For East Asians who practice anti-racist activism, we need to be honest about our relationship to whiteness and how this affects our racialisation. Chinese and Japanese people were historically considered white because of our presumed levels of civilisation, culture, and literacy. This classification also applied in so-called Australia. Monica Tan, in her travels to Broome, highlights how Australian segregation played out: “I saw a photo from the 1920s of a crowded cinema with forced segregated seating: a row of white men occupied the nicest seats with the best view; the Chinese and Japanese were in a section behind them, and sitting […] at the back were the remaining ‘coloured people’, including the Malays, Timorese, Filipinos, and Aboriginal Australians.” East Asians need to acknowledge that our proximity to whiteness protects us from a lot of racial violence.

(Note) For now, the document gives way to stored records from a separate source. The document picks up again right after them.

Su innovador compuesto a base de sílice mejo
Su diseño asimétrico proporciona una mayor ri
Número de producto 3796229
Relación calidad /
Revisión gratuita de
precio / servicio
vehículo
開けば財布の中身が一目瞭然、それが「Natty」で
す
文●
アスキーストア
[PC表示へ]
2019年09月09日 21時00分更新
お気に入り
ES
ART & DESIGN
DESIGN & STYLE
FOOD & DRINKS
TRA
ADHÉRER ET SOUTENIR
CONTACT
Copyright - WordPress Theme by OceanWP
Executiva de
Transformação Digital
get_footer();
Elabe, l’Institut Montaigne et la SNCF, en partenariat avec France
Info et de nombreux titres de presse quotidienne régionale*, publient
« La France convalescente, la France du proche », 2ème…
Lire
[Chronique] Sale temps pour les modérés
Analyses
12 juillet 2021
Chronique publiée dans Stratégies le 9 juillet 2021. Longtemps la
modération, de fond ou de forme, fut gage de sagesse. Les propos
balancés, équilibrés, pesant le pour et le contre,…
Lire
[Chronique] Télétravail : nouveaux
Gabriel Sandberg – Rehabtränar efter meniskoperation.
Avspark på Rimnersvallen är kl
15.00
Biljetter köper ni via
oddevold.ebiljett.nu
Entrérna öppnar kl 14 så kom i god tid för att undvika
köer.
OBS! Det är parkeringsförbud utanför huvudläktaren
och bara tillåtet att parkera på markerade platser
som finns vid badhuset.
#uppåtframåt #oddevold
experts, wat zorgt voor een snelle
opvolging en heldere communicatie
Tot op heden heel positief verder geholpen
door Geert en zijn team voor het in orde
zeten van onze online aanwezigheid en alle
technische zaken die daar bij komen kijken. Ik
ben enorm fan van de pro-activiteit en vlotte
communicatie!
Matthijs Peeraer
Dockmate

Our light skin means we’re rarely stopped by police because of our appearance and we’re rarely targeted for race-motivated or religious hate crimes. East Asian bodies aren’t read as violent or threatening. The most vivid example I’ve seen of this is from a video of the Sacramento City Council board meeting about the murder of Stephon Clark. As activist Ebony Janice points out, everywhere the Black protestor moves the police move. The Asian woman hops up onto the table with the Black man and a white man puts his arm around the Black man; the police never follow or try to touch the non-Black persons. My own experiences have made me realise that I will never be the target. While I’ve felt anxious while participating in direct action, I’ve never been targeted by police. I’ve never feared for my life, even when police raided my house. Being East Asian means my body affords me some privilege and safety in these situations. We must use our privilege in meaningful ways and exploit this relative safety.

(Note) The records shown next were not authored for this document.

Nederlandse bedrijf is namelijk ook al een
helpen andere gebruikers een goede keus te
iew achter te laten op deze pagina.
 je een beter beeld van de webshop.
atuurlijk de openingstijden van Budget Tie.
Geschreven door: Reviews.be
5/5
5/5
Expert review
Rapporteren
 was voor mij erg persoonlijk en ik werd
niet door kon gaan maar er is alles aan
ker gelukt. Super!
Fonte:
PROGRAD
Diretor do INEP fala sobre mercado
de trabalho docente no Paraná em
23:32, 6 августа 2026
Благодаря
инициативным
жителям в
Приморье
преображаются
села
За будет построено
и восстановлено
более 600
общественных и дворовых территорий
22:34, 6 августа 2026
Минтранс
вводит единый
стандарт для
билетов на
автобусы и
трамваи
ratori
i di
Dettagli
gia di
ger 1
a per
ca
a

As East Asians trying to practice anti-racism in a settler-colonial context, it is not enough to protect ourselves from the racial violence that we experience — we must work towards uprooting all the systems that enable racial violence to exist. The way we do this might look different depending on our access to resources, our capacities and limitations, but we must aim to be accomplices to Indigenous people, who lead the struggle and fight against white supremacy. We need to amplify and honour their struggles, knowledge, skills and wisdom. We need to share the responsibility and burden of the fight, give up our resources, time and power when we can. We must recognise our complicity in colonisation, oppose anti-Blackness within our communities, and understand how our unique position — as both oppressed and oppressors — provides us with both insights into the struggle against racial violence and also affords us relative safety due to our proximity to whiteness.

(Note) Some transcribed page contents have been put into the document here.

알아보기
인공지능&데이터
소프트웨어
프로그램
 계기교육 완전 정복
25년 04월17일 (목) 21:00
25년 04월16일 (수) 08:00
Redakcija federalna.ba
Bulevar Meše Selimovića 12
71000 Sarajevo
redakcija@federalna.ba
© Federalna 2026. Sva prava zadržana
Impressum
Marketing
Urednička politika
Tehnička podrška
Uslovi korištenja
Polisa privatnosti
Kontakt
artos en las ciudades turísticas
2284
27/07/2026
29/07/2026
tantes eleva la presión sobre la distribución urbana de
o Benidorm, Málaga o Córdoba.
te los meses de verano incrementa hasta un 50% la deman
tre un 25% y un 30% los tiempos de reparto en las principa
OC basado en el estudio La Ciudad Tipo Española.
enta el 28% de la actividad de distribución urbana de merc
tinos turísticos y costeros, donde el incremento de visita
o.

Shelley Cheng is a Chinese migrant-settler who lives and works on unceded Yuggera and Turrbal country. Shelley is a community organiser and interdisciplinary artist whose work primarily explores unlikely ways of resisting systemic oppression. They are also working on building community, resisting carceral responses, and resting. They are currently completing their Law (Honours)/Journalism degree while undertaking an artists’ residency at Visible Ink.